Control design and execution take place in a world in which there is uncertainty about whether there is a problem, what the problem is, what to do about it, when to do something, and what the effects of what we do will be. We can make better decisions when we understand and manage that uncertainty.
There is also uncertainty about threats. We will never be able to envision the characteristics of all future causes of disruption. Even when we plan effectively, we will be surprised again. And, like any other system, the control system will exhibit performance variability. For these reasons, we can’t rely solely on prevention. Resilience requires the ability to withstand and recover when threats make it through preventive barriers, so a strong control system must incorporate preventive, detective, and corrective controls.

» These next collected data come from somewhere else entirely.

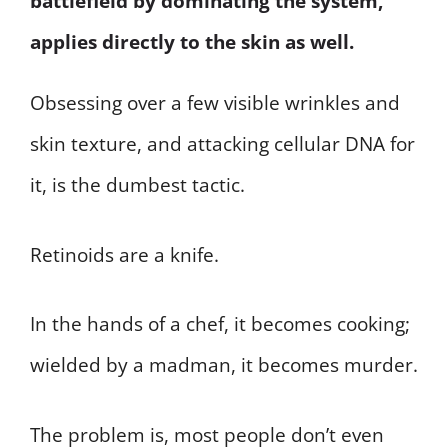
battlefield by dominating the system,
applies directly to the skin as well.
Obsessing over a few visible wrinkles and
skin texture, and attacking cellular DNA for
it, is the dumbest tactic.
Retinoids are a knife.
In the hands of a chef, it becomes cooking;
wielded by a madman, it becomes murder.
The problem is, most people don’t even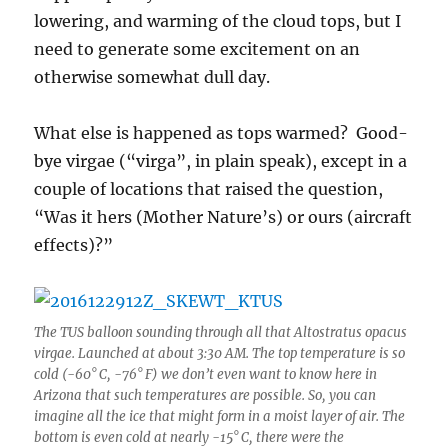
lowering, and warming of the cloud tops, but I
need to generate some excitement on an
otherwise somewhat dull day.
What else is happened as tops warmed? Good-
bye virgae (“virga”, in plain speak), except in a
couple of locations that raised the question,
“Was it hers (Mother Nature’s) or ours (aircraft
effects)?”
The TUS balloon sounding through all that Altostratus opacus
virgae. Launched at about 3:30 AM. The top temperature is so
cold (-60° C, -76° F) we don’t even want to know here in
Arizona that such temperatures are possible. So, you can
imagine all the ice that might form in a moist layer of air. The
bottom is even cold at nearly -15° C, there were the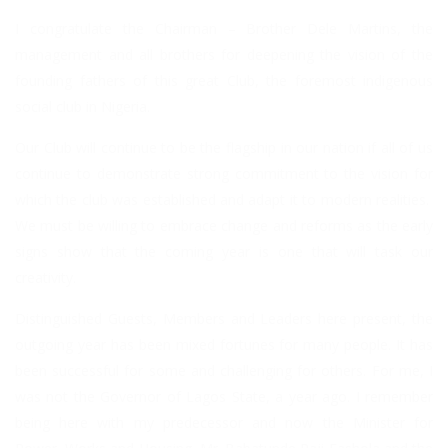
I congratulate the Chairman – Brother Dele Martins, the
management and all brothers for deepening the vision of the
founding fathers of this great Club, the foremost indigenous
social club in Nigeria.
Our Club will continue to be the flagship in our nation if all of us
continue to demonstrate strong commitment to the vision for
which the club was established and adapt it to modern realities.
We must be willing to embrace change and reforms as the early
signs show that the coming year is one that will task our
creativity.
Distinguished Guests, Members and Leaders here present, the
outgoing year has been mixed fortunes for many people. It has
been successful for some and challenging for others. For me, I
was not the Governor of Lagos State, a year ago. I remember
being here with my predecessor and now the Minister for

Perhaps because we are overoptimistic about prevention, detective and corrective controls sometimes get second-class billing. For many threats, time is not on our side; the impact grows as the detection time increases. That’s the case with “dwell time” for cyber breaches, which is the amount of time attackers are on your network before you detect them.9 It’s important to decide how long you are willing to wait to find out that you have a problem, and then use that as a requirement to design detective controls.
Underinvesting in corrective controls is problematic too. For example, how would you feel after a ransomware attack, if you find out that your backed-up data is intact but it will take months and millions of dollars to restore? Or, if your first corrective action is the wrong solution and makes the problem worse? It takes time and resources to develop the tools, procedures, and skills to accurately diagnose causes, contain the immediate threat, and implement a long-term solution. Will you be satisfied with the performance of your corrective controls when you need them?
There’s also a bias towards automated controls that is not always well considered. Both manual and automated controls have a place in a control system. While machines are better than people at repetitive tasks with clear decision criteria, people are better than machines (for now) at tasks that are ambiguous and require judgment and flexibility. When you automate controls, are you preserving the knowledge and skills of staff who need to understand the system well enough to solve problems when automation fails?
So, we’ve seen how controls are part of a dynamic system in an environment of uncertainty. We can’t know whether our controls are sufficient unless we look at the behavior of the control system as a whole. And, we can’t achieve our desired outcomes unless we design for them.10
Today, I’ve highlighted two challenges to resilience: organizational silos and the complexity of control. And, I’ve proposed a set of solutions based on risk management tools: a focus on organizational objectives, end-to-end management of critical processes, integrated risk management, and a systems approach to control. These all share the common characteristic of being integrative.
Resilient components do not necessarily add up to a resilient whole. So, organizational resilience is an enterprise goal that is achieved through coherent and coordinated enterprise solutions.
A resilient organization is able to make better plans, decisions, and actions that deliver desired outcomes over a range of conditions. To strengthen resilience, we seek to tame the problematic present and constructively move forward into the hazy future. The tools of risk management can help get us there.